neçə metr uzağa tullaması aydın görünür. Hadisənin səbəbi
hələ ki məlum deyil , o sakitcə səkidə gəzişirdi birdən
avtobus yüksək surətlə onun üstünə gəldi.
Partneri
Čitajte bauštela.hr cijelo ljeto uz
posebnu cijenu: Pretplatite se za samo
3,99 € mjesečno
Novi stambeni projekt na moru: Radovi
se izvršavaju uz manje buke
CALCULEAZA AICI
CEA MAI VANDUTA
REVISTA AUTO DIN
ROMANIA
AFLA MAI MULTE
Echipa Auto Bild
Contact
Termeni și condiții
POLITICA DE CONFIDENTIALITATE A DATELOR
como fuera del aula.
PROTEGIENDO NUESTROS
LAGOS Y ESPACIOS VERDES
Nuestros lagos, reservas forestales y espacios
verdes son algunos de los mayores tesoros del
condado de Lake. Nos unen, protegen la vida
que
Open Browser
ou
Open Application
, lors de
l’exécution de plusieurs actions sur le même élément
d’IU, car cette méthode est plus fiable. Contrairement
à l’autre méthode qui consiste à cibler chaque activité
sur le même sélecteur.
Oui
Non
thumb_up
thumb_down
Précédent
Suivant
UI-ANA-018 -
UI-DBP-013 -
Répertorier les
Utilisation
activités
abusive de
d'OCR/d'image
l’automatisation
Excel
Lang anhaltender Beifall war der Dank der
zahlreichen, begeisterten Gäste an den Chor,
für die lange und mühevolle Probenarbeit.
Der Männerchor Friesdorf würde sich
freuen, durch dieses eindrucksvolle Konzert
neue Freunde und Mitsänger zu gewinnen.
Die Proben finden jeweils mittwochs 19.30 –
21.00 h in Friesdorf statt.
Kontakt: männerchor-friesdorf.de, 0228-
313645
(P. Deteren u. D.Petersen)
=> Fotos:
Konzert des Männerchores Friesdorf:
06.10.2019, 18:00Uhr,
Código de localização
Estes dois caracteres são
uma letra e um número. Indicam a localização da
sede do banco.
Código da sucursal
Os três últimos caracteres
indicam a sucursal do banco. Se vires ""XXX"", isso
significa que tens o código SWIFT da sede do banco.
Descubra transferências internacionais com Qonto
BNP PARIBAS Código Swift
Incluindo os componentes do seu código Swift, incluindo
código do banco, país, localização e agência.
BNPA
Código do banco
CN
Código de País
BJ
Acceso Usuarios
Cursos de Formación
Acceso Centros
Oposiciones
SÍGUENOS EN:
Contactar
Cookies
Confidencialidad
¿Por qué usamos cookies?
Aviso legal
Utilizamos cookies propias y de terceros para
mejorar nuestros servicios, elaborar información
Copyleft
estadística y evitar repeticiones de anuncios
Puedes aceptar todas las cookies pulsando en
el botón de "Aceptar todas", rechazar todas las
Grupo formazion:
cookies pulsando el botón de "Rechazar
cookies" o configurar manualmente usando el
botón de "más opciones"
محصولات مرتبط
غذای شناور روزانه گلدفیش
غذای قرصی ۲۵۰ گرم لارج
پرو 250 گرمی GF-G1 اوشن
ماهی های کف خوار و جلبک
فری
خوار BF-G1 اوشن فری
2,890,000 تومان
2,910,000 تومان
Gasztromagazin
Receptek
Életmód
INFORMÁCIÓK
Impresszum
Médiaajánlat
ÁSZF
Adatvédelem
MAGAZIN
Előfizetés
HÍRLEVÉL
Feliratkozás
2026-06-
★ ★ ★ ★
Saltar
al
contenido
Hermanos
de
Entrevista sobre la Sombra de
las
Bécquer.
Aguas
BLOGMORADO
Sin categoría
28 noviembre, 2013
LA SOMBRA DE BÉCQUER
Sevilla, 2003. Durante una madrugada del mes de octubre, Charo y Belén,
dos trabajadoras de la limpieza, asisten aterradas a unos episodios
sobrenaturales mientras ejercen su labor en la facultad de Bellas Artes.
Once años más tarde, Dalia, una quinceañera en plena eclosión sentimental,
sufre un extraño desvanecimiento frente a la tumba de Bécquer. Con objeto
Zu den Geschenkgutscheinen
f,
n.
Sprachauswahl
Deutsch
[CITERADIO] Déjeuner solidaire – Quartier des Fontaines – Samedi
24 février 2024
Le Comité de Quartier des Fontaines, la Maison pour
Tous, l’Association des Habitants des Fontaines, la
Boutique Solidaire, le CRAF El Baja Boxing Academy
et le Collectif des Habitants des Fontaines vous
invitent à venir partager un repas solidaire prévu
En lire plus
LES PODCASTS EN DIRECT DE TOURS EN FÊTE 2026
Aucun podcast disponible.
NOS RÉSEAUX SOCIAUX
★ ★ ★ ★
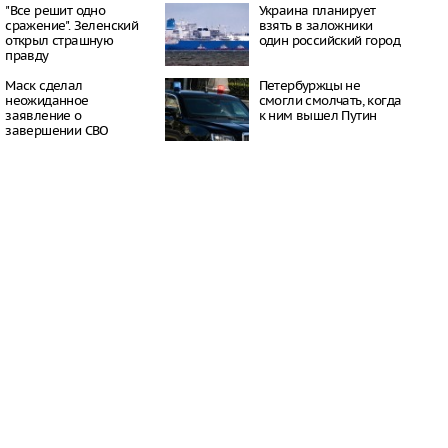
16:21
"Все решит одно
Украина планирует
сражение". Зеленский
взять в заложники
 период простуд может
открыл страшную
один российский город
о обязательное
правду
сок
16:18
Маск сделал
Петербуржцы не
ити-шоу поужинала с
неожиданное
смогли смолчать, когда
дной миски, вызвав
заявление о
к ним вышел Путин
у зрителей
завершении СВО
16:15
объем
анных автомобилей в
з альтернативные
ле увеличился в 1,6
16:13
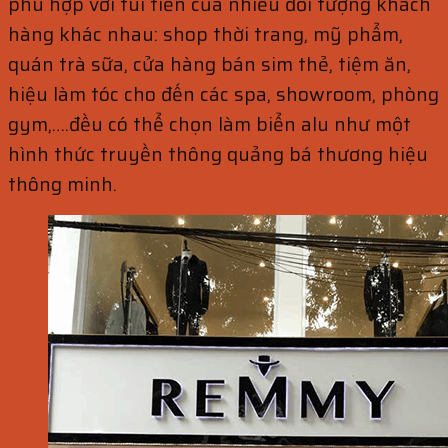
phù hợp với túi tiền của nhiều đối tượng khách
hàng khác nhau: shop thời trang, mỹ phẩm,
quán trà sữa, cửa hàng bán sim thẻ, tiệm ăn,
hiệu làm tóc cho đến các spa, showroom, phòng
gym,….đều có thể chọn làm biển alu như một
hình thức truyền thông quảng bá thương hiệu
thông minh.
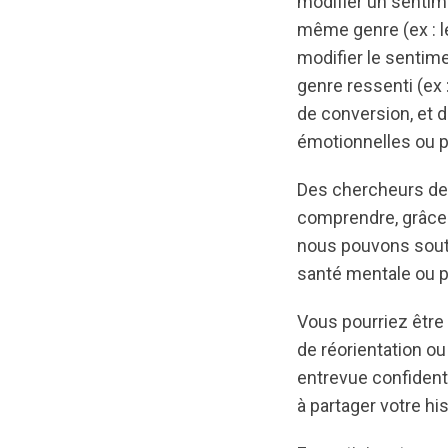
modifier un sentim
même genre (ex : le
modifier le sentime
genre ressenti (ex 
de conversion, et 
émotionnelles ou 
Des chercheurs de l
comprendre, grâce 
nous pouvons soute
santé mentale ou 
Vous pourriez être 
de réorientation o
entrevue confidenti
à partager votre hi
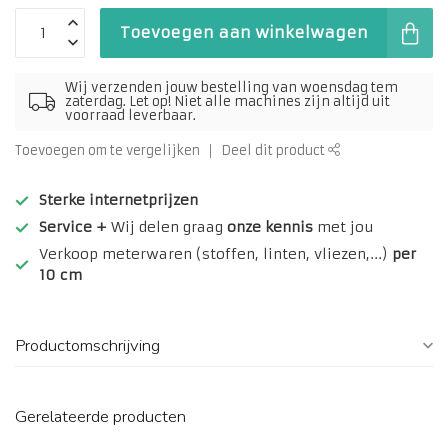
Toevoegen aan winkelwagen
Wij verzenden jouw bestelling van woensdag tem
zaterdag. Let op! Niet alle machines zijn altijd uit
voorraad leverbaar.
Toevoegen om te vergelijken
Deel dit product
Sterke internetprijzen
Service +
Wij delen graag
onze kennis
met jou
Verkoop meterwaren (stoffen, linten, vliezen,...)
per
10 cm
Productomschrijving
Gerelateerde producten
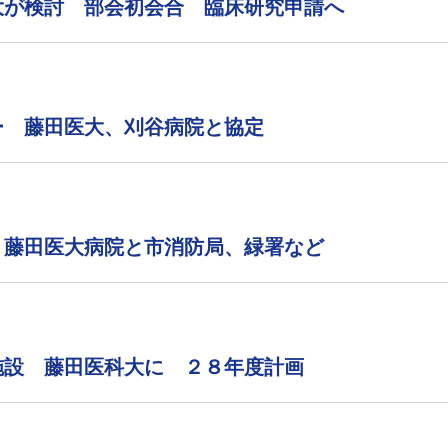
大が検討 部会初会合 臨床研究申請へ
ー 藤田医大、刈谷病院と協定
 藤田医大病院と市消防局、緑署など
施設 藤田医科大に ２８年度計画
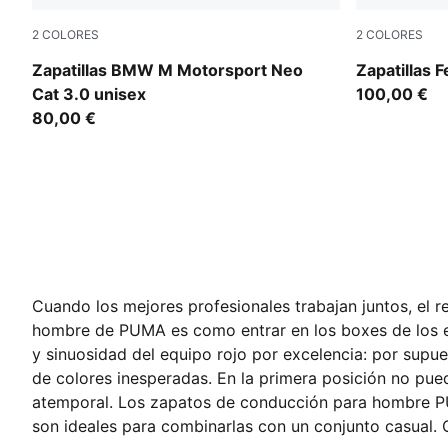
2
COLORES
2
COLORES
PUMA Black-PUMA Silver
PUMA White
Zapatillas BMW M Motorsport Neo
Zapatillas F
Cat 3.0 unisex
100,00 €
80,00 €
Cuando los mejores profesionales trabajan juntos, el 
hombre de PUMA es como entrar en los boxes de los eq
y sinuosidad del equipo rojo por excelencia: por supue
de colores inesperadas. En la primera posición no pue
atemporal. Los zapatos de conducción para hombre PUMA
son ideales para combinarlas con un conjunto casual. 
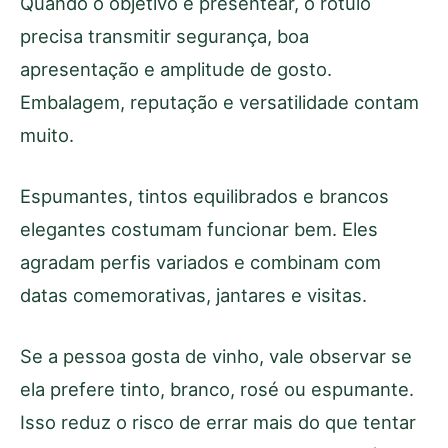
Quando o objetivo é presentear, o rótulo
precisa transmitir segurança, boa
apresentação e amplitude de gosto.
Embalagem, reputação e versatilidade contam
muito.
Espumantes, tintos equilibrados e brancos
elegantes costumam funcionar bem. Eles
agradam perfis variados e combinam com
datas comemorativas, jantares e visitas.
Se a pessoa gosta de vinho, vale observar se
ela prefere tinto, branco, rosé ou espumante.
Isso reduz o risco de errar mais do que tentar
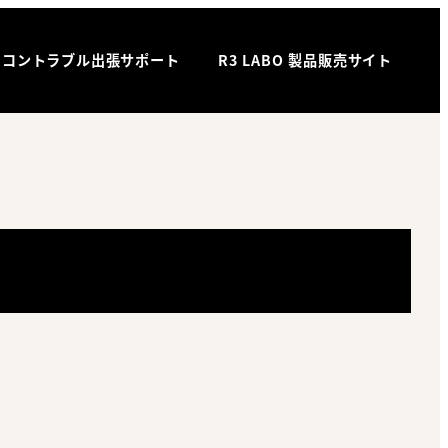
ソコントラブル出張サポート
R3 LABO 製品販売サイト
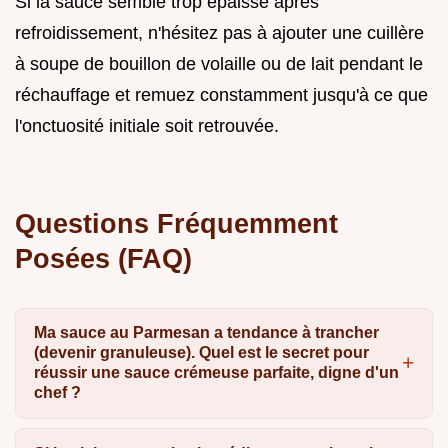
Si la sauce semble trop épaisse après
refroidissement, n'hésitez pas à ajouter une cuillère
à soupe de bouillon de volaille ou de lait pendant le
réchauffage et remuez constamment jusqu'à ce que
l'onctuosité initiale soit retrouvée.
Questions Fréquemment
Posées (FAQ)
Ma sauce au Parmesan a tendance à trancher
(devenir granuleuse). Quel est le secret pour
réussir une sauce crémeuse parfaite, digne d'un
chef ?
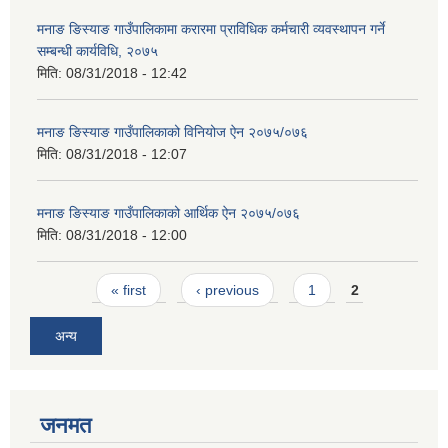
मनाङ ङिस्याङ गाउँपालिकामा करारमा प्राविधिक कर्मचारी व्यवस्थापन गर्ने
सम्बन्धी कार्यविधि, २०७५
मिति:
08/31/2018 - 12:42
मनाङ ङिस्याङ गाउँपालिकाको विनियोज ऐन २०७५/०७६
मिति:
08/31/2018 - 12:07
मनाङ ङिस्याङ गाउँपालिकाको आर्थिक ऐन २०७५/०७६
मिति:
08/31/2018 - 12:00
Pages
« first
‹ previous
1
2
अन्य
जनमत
★ ★ ★ ★
WHAT YOU WILL DO: Copy word for word the stretch of entries above from the line that has "avtobus yüksək surətlə onun üstünə gəldi." through the line that has "neue Freunde und Mitsänger zu gewinnen.", both ends included, and nothing outside it.

EXERCISE RESPONSE:
avtobus yüksək surətlə onun üstünə gəldi.
Partneri
Čitajte bauštela.hr cijelo ljeto uz
posebnu cijenu: Pretplatite se za samo
3,99 € mjesečno
Novi stambeni projekt na moru: Radovi
se izvršavaju uz manje buke
CALCULEAZA AICI
CEA MAI VANDUTA
REVISTA AUTO DIN
ROMANIA
AFLA MAI MULTE
Echipa Auto Bild
Contact
Termeni și condiții
POLITICA DE CONFIDENTIALITATE A DATELOR
como fuera del aula.
PROTEGIENDO NUESTROS
LAGOS Y ESPACIOS VERDES
Nuestros lagos, reservas forestales y espacios
verdes son algunos de los mayores tesoros del
condado de Lake. Nos unen, protegen la vida
que
Open Browser
ou
Open Application
, lors de
l’exécution de plusieurs actions sur le même élément
d’IU, car cette méthode est plus fiable. Contrairement
à l’autre méthode qui consiste à cibler chaque activité
sur le même sélecteur.
Oui
Non
thumb_up
thumb_down
Précédent
Suivant
UI-ANA-018 -
UI-DBP-013 -
Répertorier les
Utilisation
activités
abusive de
d'OCR/d'image
l’automatisation
Excel
Lang anhaltender Beifall war der Dank der
zahlreichen, begeisterten Gäste an den Chor,
für die lange und mühevolle Probenarbeit.
Der Männerchor Friesdorf würde sich
freuen, durch dieses eindrucksvolle Konzert
neue Freunde und Mitsänger zu gewinnen.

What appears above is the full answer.